Este último caso el de su podcast DESDE REDRUM CON AMOR, cuyo título evidencia la admiración de Curro por un director como Stanley Kubrick, en el cual he tenido la oportunidad de compartir presencia con otros colegas de la crítica, e incluso protagonizar varios especiales en solitario, gracias siempre a la enorme generosidad de Curro.
Habiéndose titulado a través de Estudio 10, obtuvo el título profesional de Música en la especialidad de Guitarra Clásica por el Conservatorio Profesional de Música de Córdoba en 2007, lo que le llevó a ser uno de los integrantes de grupos rockeros como Mr.
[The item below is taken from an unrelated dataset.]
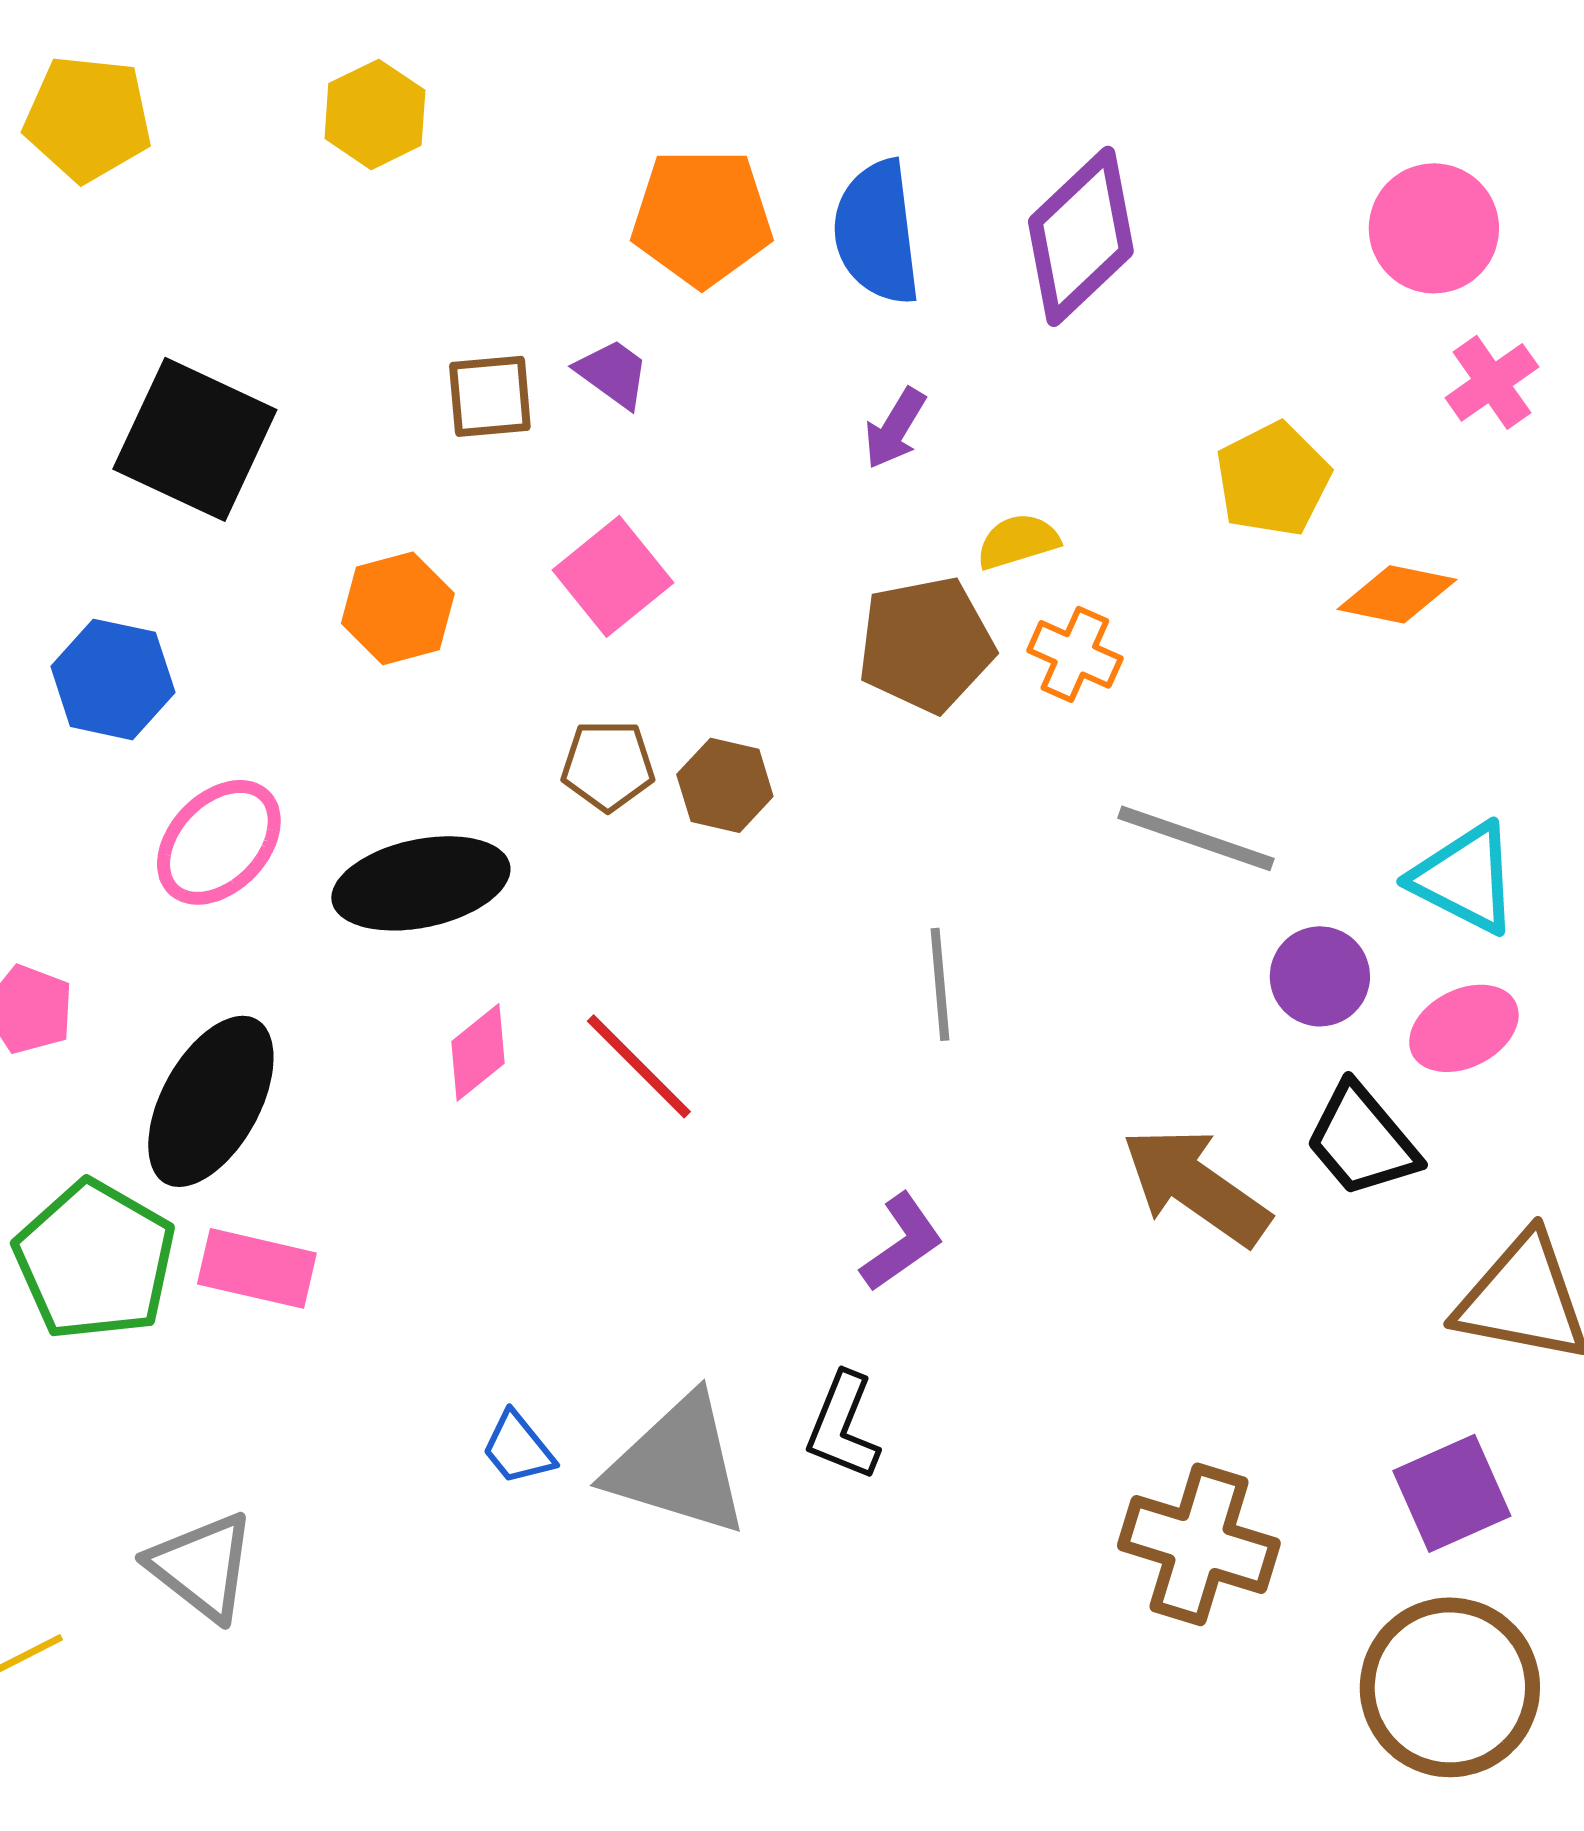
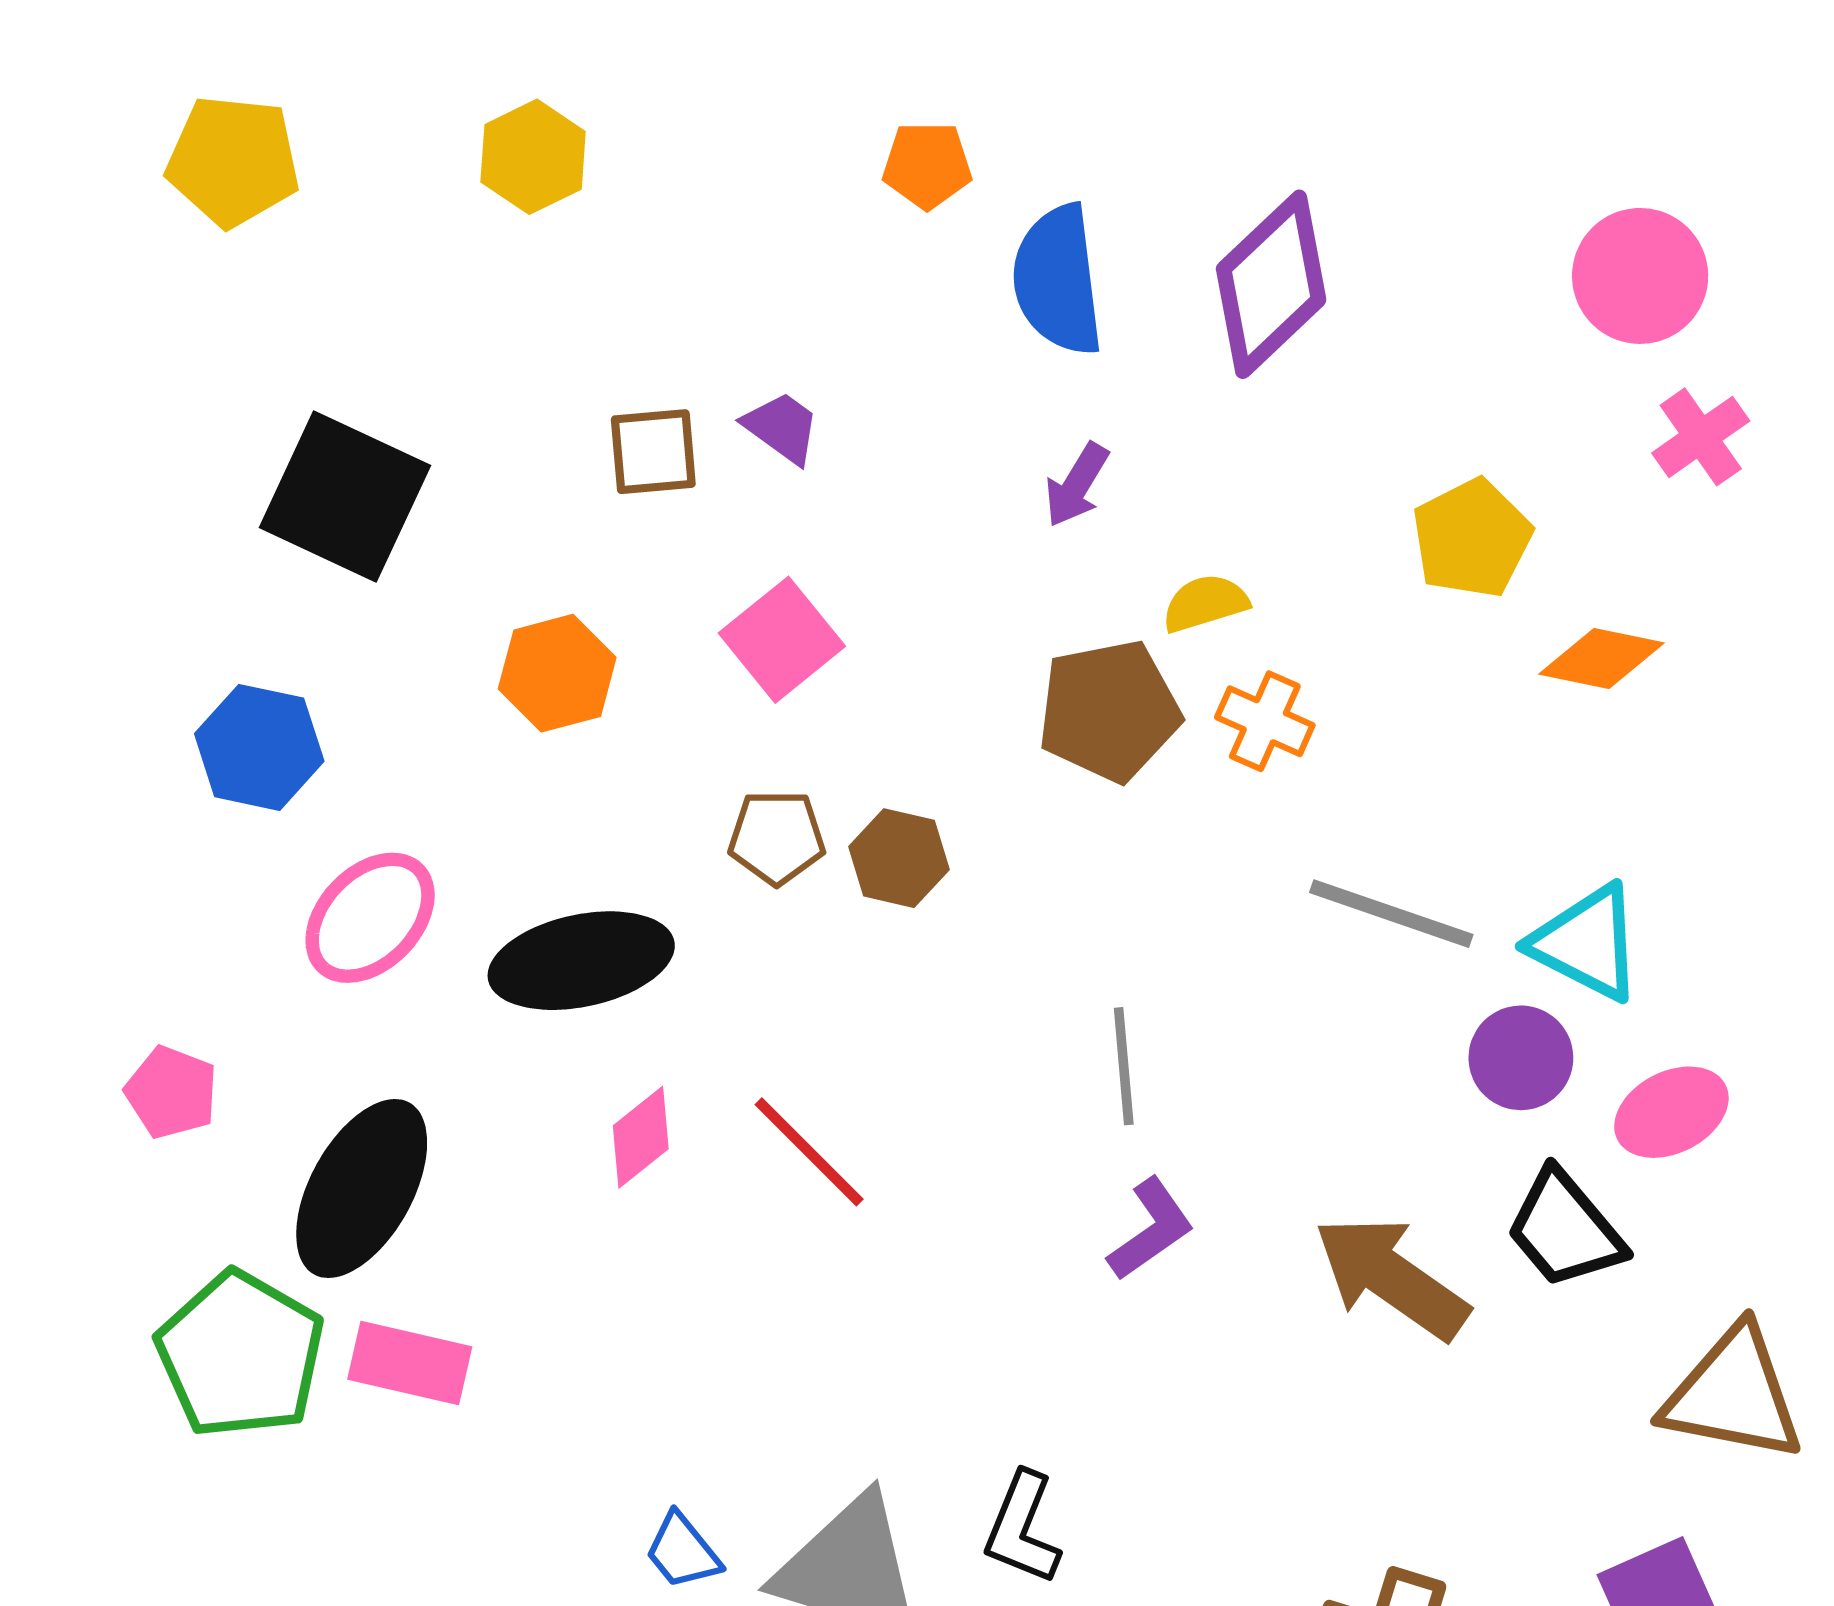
orange pentagon: (702, 217) -> (927, 165), moved, size x0.6
cyan triangle: (1465, 878) -> (1587, 943), moved
purple L-shape: (902, 1242) -> (1151, 1229), moved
Mitas y 99 Shawarma (con premios conseguidos a escala nacional), además de colaborar con compositores como Roque Baños (para el spot Prom Perú, en 2012) o Pablo Cervantes (para quien trabajó componiendo los créditos finales del corto Boyplay, de Edgar Burgos, en 2017).
Su faceta divulgativa y profesional pasa por impartir clases de guitarra personalizadas en su estudio, hasta impartir conferencias, como la que llevó a cabo junto al pianista Alberto de Paz en Santa Cruz Crea, en 2017. Un artista polifacético.
Después de haber trabajado en los dos largometrajes sucesivos de Adrián Pino, La gran cena andaluza, en 2016, y Caleta Triana, en 2017, y compuesto diversas fanfarrias para varias webs tan conocidas como SoundTrackFest, o la de esta misma sección de TheMovieScores dedicada a los COMPOSITORES EMERGENTES, Curro ha colaborado en multitud de cortometrajes, como Tiempo y The Rockers, de 2007 y 2009 respectivamente, de Fernando Ruíz, o El regalo de Blanca, corto de animación en 3D, para Korat.
Enfrascado ahora mismo en ultimar una obra de cámara en forma de suite programática, a la que ha titulado Un cordobés en Nueva York, para cuarteto de cuerda, piano, flauta, clarinete y marimba, también lleva en paralelo un trío para contrabajo, chelo y viola, en estilo americana, titulado Héroes del Mañana, que no tardarán en ver la luz.
Infatigable e inasequible al desaliento, Curro es, sobre todo, un irredento fan de la música ochentera de la escuela sinfónica, con ídolos indiscutibles como Horner, Silvestri, o Broughton, cuya influencia se puede también rastrear a lo largo de su obra.
Como colofón, mencionar el ilusionante proyecto que como guitarrista de una primera figura le está llevando a Madrid de manera regular. El penúltimo epílogo de una versátil e infatigable trayectoria, o más bien el prólogo de otra con mayor proyección y desarrollo. Apostamos por esto último.